MolmoAct demonstrates strong zero-shot performance on the SimplerEnv visual-matching benchmark, achieving 70.5% accuracy, outperforming closed-source and proprietary baselines despite using an order of magnitude less pre-training data. Fine-tuning further improves performance, with MolmoAct-7B-D reaching 71.6% accuracy.

Generalization and Adaptation

On the LIBERO benchmark, MolmoAct achieves an average success rate of 86.6%, outperforming all baselines, with particularly strong results on long-horizon tasks (+6.3% over ThinkAct). In real-world evaluations on Franka single-arm and bimanual setups, MolmoAct surpasses baselines by 10% and 22.7% in task progression, respectively. Figure 5

Figure 5: Real-world task progression for single-arm and bimanual Franka tasks, with MolmoAct consistently outperforming OpenVLA and π\pi0 baselines.

Out-of-Distribution Robustness

MolmoAct exhibits robust generalization to distribution shifts, achieving a 23.3% improvement in real-world task progression over π\pi0 on axes including language variation, spatial variation, distractors, and novel objects. Figure 6

Figure 6

Figure 6: MolmoAct’s generalization beyond training distributions and the impact of mid-training with the MolmoAct Dataset on real-world task performance.

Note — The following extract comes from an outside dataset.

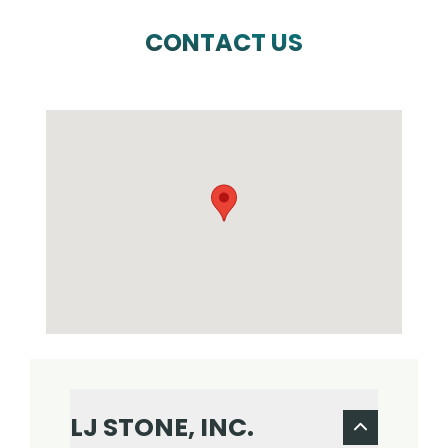
CONTACT US
LJ STONE, INC.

Ablation: Impact of the MolmoAct Dataset

Mid-training on the MolmoAct Dataset yields a consistent 5.5% performance boost across complex real-world tasks, demonstrating the value of high-quality, spatially annotated data for generalist manipulation.

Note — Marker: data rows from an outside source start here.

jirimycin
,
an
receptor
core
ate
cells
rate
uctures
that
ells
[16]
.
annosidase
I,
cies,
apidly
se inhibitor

Instruction Following and Steerability

MolmoAct achieves the highest Elo ratings in both open-ended instruction following and visual trace generation, outperforming Gemini-2.5-Flash, GPT-4o, HAMSTER, SpatialVLA, and OpenVLA. Human evaluators consistently prefer MolmoAct’s execution traces and spatial reasoning. Figure 7

Figure 7: Line steerability evaluation, with MolmoAct achieving the highest Elo ratings and superior qualitative visual trace predictions.

Figure 8

Figure 8: Language instruction following, with MolmoAct’s execution traces more closely aligning with intended instructions than competing models.

Interactive Policy Steering

MolmoAct’s visual trace interface enables precise, interactive policy steering, outperforming language-only steering by 33% in success rate and achieving a 75% success rate in ambiguous scenarios. This dual-modality control enhances both explainability and user interaction. Figure 9

Figure 9: Steerability evaluation, showing the effectiveness of visual trace steering in correcting and guiding robot actions.

Theoretical and Practical Implications

MolmoAct’s explicit spatial reasoning pipeline advances the field by bridging the gap between high-level semantic reasoning and low-level control in embodied agents. The model’s architecture enforces interpretability and enables direct user intervention at the planning stage, addressing the opacity and brittleness of prior VLA models. The demonstrated data efficiency—achieving state-of-the-art results with significantly less robot data—suggests that structured intermediate representations can mitigate the need for massive teleoperation datasets.

The open release of model weights, code, and the MolmoAct Dataset establishes a reproducible foundation for further research in action reasoning, spatial grounding, and interactive robot control. The approach is extensible to multi-embodiment and multi-modal settings, and the modularity of the reasoning chain supports future integration of additional spatial or semantic modalities.

Future Directions

Potential avenues for future research include:

  • Scaling the reasoning chain to incorporate richer 3D representations, semantic maps, or object-centric abstractions.
  • Extending the visual trace interface to support multi-agent or collaborative scenarios.
  • Investigating the integration of reinforcement learning or model-based planning atop the structured reasoning pipeline.
  • Exploring transfer to non-robotic embodied domains, such as AR/VR agents or autonomous vehicles.

Conclusion

MolmoAct establishes a new paradigm for action reasoning in robotics, demonstrating that explicit, spatially grounded intermediate representations enable robust, explainable, and adaptable manipulation policies. The model’s strong empirical results, data efficiency, and open-source ethos provide a blueprint for the next generation of generalist embodied agents that reason in space.